Bir varmış bir yokmuş.
Bir baba ve üç güzel kızı varmış.
Tüm kızlar babalarının kendisini çok sevmesi için yarışa girerlermiş.
Bu arada birbirlerine de çok düşkünlermiş.
Büyük kız babasının sevgisini hak etmek için çok fedakar davranırmış.Annesine,kardeşlerine bakarmış hiç sesini çıkarmadan.
Ortanca kız deli doluymuş ve kafasına estiğini gibi davranırmış.
Küçük kız ise disiplinli ve sertmiş hükmetmek istiyormuş. Sadece kendi isteklerinin yapılmasını istiyormuş.
Yapılmayınca da küplere biniyor ve hırçınlaşıyormuş.
Büyük kızın fedakarlığı devam ettiği sürece ailede her şey yolundaymış, herkes büyük kızın fedakarlığından beslenirmiş.

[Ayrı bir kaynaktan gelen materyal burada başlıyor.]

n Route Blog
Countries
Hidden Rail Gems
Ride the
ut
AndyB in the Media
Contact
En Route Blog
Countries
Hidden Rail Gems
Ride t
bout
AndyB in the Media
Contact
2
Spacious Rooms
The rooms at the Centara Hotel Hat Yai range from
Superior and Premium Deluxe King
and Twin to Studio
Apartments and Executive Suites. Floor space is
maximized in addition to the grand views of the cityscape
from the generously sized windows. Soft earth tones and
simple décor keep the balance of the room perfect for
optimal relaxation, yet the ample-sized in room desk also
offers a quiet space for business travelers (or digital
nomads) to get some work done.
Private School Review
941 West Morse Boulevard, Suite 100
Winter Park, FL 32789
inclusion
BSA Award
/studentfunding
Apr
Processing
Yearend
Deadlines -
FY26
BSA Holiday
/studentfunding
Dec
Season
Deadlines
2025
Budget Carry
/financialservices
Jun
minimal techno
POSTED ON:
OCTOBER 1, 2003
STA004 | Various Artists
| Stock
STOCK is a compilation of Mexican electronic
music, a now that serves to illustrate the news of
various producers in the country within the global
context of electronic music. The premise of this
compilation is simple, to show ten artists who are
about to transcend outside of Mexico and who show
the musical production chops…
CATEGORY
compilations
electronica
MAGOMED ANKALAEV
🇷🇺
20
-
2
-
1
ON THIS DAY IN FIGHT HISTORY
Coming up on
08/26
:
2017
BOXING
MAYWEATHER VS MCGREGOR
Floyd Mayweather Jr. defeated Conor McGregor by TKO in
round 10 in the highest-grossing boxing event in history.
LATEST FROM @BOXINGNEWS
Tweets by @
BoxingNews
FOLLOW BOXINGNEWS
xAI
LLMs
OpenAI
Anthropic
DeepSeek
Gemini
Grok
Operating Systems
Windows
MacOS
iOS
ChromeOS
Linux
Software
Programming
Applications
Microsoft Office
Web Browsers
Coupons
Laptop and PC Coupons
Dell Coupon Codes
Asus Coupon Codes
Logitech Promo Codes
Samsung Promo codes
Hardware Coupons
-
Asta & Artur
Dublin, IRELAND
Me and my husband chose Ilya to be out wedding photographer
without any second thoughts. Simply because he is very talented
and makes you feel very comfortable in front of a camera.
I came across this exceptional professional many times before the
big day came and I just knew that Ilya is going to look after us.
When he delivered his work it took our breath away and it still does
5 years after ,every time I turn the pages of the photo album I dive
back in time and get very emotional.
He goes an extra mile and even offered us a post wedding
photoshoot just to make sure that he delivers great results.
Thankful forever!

Büyük kız ise fedakarlığı sevgi almak için yaptığını hiç fark edemezmiş hiç.
Gücü yettiğince yapmaya devam etmiş.
Birgün artık bedenin ve ruhunun fedakarlık yapacak gücü kalmamış ve ne olduysa
her şey o zaman başlamış.
Artık kızkardeşlerine ve çocuklarına bakamaz olmuş. Artık fedakarlık yapmak istememeye başlamış.
Büyük kızın bu tavrına alışık olmayan aile müthiş bir tepki vermiş.
Aile içindeki görüşmeler ortadan kalkmış, küslükler başlamış.
O çok sevdiği babası bile büyük kızı görmek istememiş.
Büyük kız ne yapacağını bilememiş.
Bir yanda eşi ve çocuğu, diğer yanda ise annesi, babası ve kızkardeşleri.
Artık önce ben demeliymiş ve bunu da demiş aslında istemeye istemeye.
Peki sonra ne yapmalıymış artık yoluna devam etmeliymiş.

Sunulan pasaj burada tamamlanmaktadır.